How to improve style?

S

Hi all

I've been writing away madly for months now, going OK, but slowly, and my sup is generally happy with my work. However, she's been mentioning that I need to improve my style - that I need to get a better flow into my work, that it needs to be more discursive, that's it's still a bit too stilted. I rewrite and rewrite, but it still doesn't seem to get there.

How have other people improved their style? I've bought 10 Lessons in Clarity and Grace, and it's really hard going. I know it would also require me to sit with my work, and go through the book and my work, making changes as I go. Which sounds really tedious and time-consuming! And I don't have a lot of time as I'm concentrating on writing up and trying to churn out chapters.

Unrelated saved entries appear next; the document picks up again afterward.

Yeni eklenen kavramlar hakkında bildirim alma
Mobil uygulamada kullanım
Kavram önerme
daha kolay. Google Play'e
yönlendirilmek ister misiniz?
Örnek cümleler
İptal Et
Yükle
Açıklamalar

So, any tips on how to improve writing style? Am also going to talk to my sup, but would apprefciate any thoughts. Thanks.

S

Strunk & White 'Elements of Style' is easy going but very good. It has tips like 'Rule #17 - Omit needless words'; once submitted to memory these really help improve writing.

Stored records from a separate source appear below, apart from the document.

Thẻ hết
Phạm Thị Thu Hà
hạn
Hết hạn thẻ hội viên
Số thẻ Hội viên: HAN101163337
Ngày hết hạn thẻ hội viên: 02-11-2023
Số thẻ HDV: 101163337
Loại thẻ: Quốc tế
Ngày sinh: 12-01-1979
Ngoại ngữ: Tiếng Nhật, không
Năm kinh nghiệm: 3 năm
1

Most authors advise aspiring writers to read a lot and write a lot if they want to get good. Imitating authors like Edward Gibbon, Thomas Carlyle, and Ralph Emerson is a good starting point -- these guys really knew how to use the English language!

M

Someone gave me excellent advice before: take something you wrote a while ago (an essay or an article that you haven't thought about since writing it) and go through it and mark it as if it were written by someone else. You will very quickly notice flaws in your own style that are difficult to pick up WHILE you are writing (when you're in the writing process, it is hard to dissociate yourself from your work, and so it is hard to improve your style). Once you have identified your bad habits, try to apply it to your work as you go along.

B

Quote From Sue2604:

However, she's been mentioning that I need to improve my style - that I need to get a better flow into my work, that it needs to be more discursive, that's it's still a bit too stilted.


That's a useful starting point. It would be good to know if she means this at the sentence level, or higher structurally.

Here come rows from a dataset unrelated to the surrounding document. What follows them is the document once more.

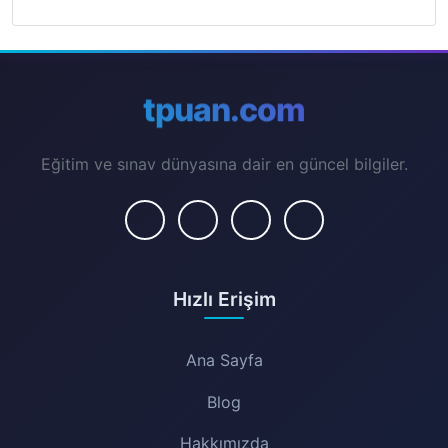
tpuan.com
Eğitim ve sınav dünyasına dair en güncel bilgiler.
Hızlı Erişim
Ana Sayfa
Blog
Hakkımızda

One thing I find helpful when writing is to initially speak what I want to write for a section or overall chapter, recording it into a computer, or a digital voice recorder. Then I can play it back. I usually find this helps ideas to flow more between sections, rather than when I concentrate on little bits, then try to join them all together.

I had to change my writing style quite radically a couple of years ago, but in different ways. My main problem was that I had lots of little sections which were interesting in themselves, but I'd sort of strung them together. I had to change it to have more of a flowing argument running through things, and to make sure I always explained "so what" about my findings i.e. what was the point, not just leaving the findings to try to speak for themselves.

I also changed supervisor and my new supervisor scribbles a lot more corrections. But usually good ones, like removing superfluous expressions or words, adding needed commas etc. But it's still my writing coming through.

S

Thanks for those suggestions everyone, will try them out. Bilbo, I think my overall structure is OK - my sup hardly ever rearranges the order of things - so I think it's more at the paragraph and sentence level. Which also needs to reflect the big picture structure of course. But will do everything people have suggested, and a copy of Strunk and White is coming over the seas to me.